PhD thesis
"Mathematical modeling and numerical simulation
of innovative electronic nanostructures".
This thesis with joint supervision
(available here in PDF format) has been defended on November 25th 2011 in front of a jury involving:
P. Degond |
(CNRS IMT Toulouse) |
supervisor, |
L. Desvillettes |
(CMLA ENS Cachan) |
reviewer, |
A. Jüngel |
(TU Wien) |
reviewer, |
I. Perugia |
(DIMAT Pavia) |
member, |
P. Pietra |
(IMATI-CNR Pavia) |
supervisor, |
J.-M. Roquejoffre |
(IMT Toulouse) |
member. |
In this PhD thesis, we are interested in the modeling and the simulation of innovative electronic nanodevices. First, we formally derive an effective mass model describing the quantum motion of electrons in ultra-scaled confined nanostructures. Numerical simulations aim at testing the relevance of the obtained model for a simplified (but already significant) device. The second part is devoted to non-ballistic transport in these confined nanostructures. We rigorously analyse a drift-diffusion model and afterwards we describe and implement a classical-quantum spatial coupling approach.
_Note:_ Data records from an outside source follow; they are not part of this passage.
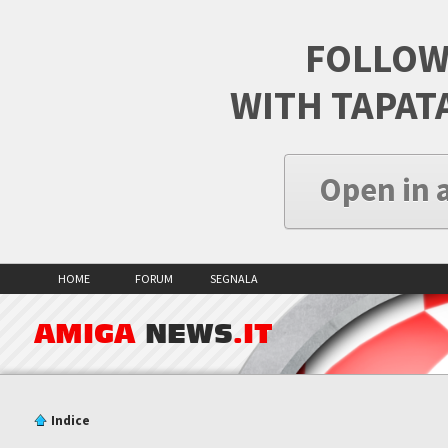
FOLLOW
WITH TAPAT
Open in 
HOME
FORUM
SEGNALA
AMIGA
NEWS
.IT
Indice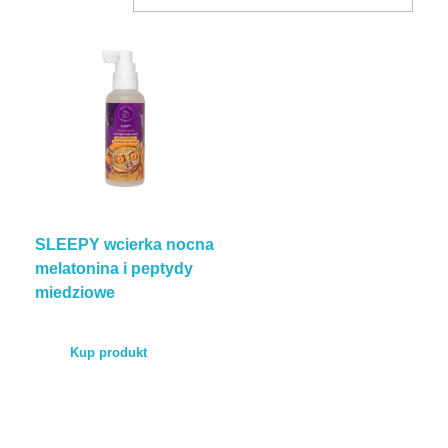
BLOG
KONTAKT
ENGLISH
SLEEPY wcierka nocna
TEST POROWATOŚCI
melatonina i peptydy
miedziowe
Kup produkt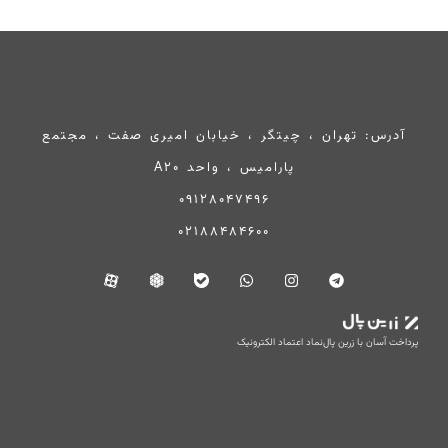
آدرس: تهران ، چیتگر ، خیابان امیری صفت ، مجتمع
پارامیس ، واحد A20
09128047496
02188484600
پرداخت آسان با زرین پال
نماد اعتماد الکترونیک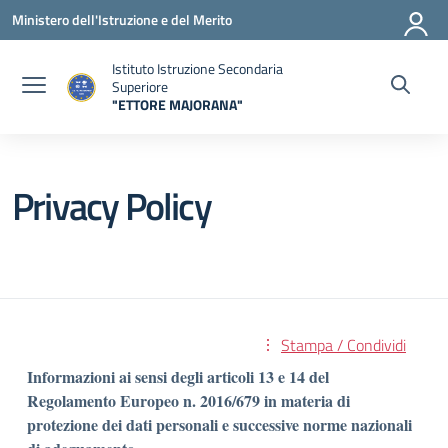
Vai ai contenuti
Vai al menu di navigazione
Vai al footer
Ministero dell'Istruzione e del Merito
Istituto Istruzione Secondaria
Superiore
"ETTORE MAJORANA"
— Visita la pagina iniziale della scuola
Privacy Policy
Stampa / Condividi
Informazioni ai sensi degli articoli 13 e 14 del
Regolamento Europeo n. 2016/679 in materia di
protezione dei dati personali e successive norme nazionali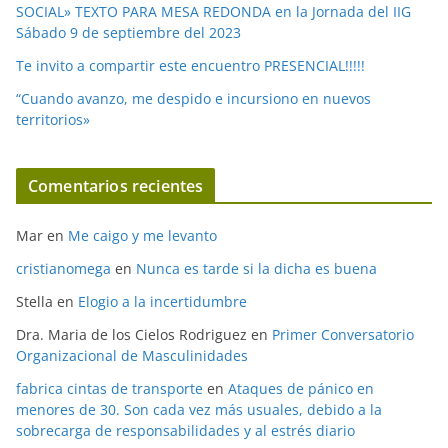
SOCIAL» TEXTO PARA MESA REDONDA en la Jornada del IIG
Sábado 9 de septiembre del 2023
Te invito a compartir este encuentro PRESENCIAL!!!!!
“Cuando avanzo, me despido e incursiono en nuevos
territorios»
Comentarios recientes
Mar
en
Me caigo y me levanto
cristianomega
en
Nunca es tarde si la dicha es buena
Stella
en
Elogio a la incertidumbre
Dra. Maria de los Cielos Rodriguez
en
Primer Conversatorio
Organizacional de Masculinidades
fabrica cintas de transporte
en
Ataques de pánico en
menores de 30. Son cada vez más usuales, debido a la
sobrecarga de responsabilidades y al estrés diario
In the last part, we model and simulate a spintronic nanodevice. More precisely, we study the magnetization switching of a ferromagnetic material driven by a spin-current.
Keywords: ultra-scaled confined nanostructures, effective mass approximation, classical/quantum transport, Schrödinger-Poisson system, drift-diffusion equation, spintronics and spin transfer, Landau-Lifshitz equation, multiscale analysis, asymptotic expansions, high-performance computation.